Before creating a template, it’s worth asking:
Will we use this structure again and again?
Or is this just a page we want to get right once?
Templates earn their keep through repetition.
This one is deeply human.
Copying an old page feels fast. Familiar. Safe. You already know it “worked” once. But it quietly introduces long-term problems.
Old pages carry baggage:
Outdated sections
Forgotten labels
Old metadata
Decisions that no longer apply
Every copy introduces a little bit of entropy. Over time, pages that are supposed to represent the same thing start to drift apart. Search becomes less reliable. Reporting gets harder. And no one is quite sure which page is the best example anymore.
Another subtle issue: templates that look good but don’t help.
A page full of headings without instructions assumes everyone already knows what belongs where. In reality, people interpret headings differently, especially across teams or roles.
Good templates don’t just define where content goes, they explain what should go there. Placeholder text, examples, and short prompts make a huge difference.
If someone has to guess how to use a template, they probably will and they’ll all guess differently.
If any of this feels familiar, you’re not alone.
I’ll go first: I used the same outdated SEO briefing page for months. Every time, I deleted the same outdated fields. Removed the same sections.
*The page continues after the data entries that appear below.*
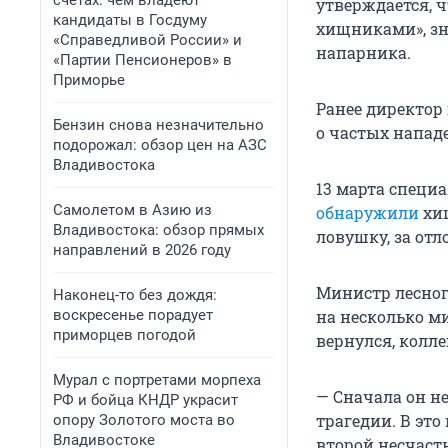
счетах: чем владеют
утверждается, ч
кандидаты в Госдуму
хищниками», зна
«Справедливой России» и
напарника.
«Партии Пенсионеров» в
Приморье
Ранее директор
Бензин снова незначительно
о частых напад
подорожал: обзор цен на АЗС
Владивостока
13 марта специ
Самолетом в Азию из
обнаружили
хищ
Владивостока: обзор прямых
ловушку, за отл
направлений в 2026 году
Министр лесног
Наконец-то без дождя:
воскресенье порадует
на несколько ми
приморцев погодой
вернулся, колле
Мурал с портретами морпеха
— Сначала он не
РФ и бойца КНДР украсит
трагедии. В это
опору Золотого моста во
Владивостоке
второй несчастн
Adjusted the same headings.
Until one day it finally clicked: Wait… I could just update the template. 😄
That tiny realization saved me a surprising amount of time and frustration.
So now I’m curious:
Are you copying old pages instead of using templates?
Deleting the same sections over and over again?
Avoiding templates because they feel “almost right, but not quite”?
What are your "template sins", and more importantly, what finally helped you fix them?